ABOUT THIS TASK: What is needed is a word-for-word copy of the listing below, without pictures.

MATERIAL SUPPLIED:
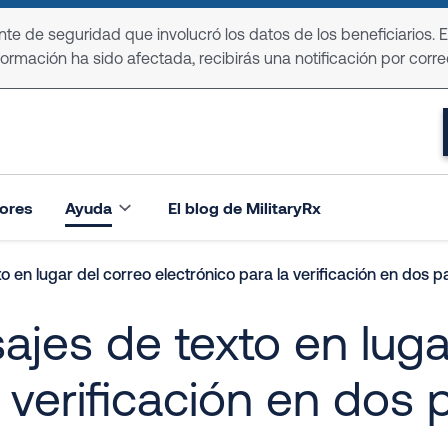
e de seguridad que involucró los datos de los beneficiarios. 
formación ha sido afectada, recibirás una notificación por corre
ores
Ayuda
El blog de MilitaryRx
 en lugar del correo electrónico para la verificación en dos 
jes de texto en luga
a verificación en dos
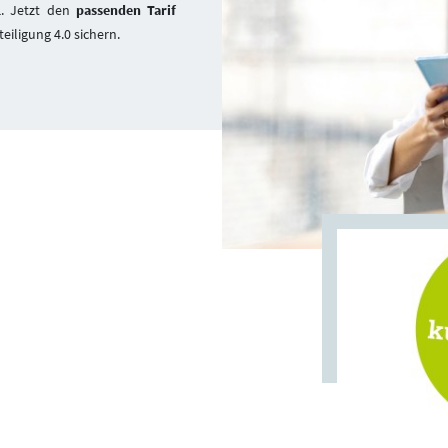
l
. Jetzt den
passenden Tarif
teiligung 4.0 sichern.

WRITTEN RESPONSE:
e de seguridad que involucró los datos de los beneficiarios. 
formación ha sido afectada, recibirás una notificación por corre
ores
Ayuda
El blog de MilitaryRx
 en lugar del correo electrónico para la verificación en dos 
jes de texto en luga
a verificación en dos
l
. Jetzt den
passenden Tarif
teiligung 4.0 sichern.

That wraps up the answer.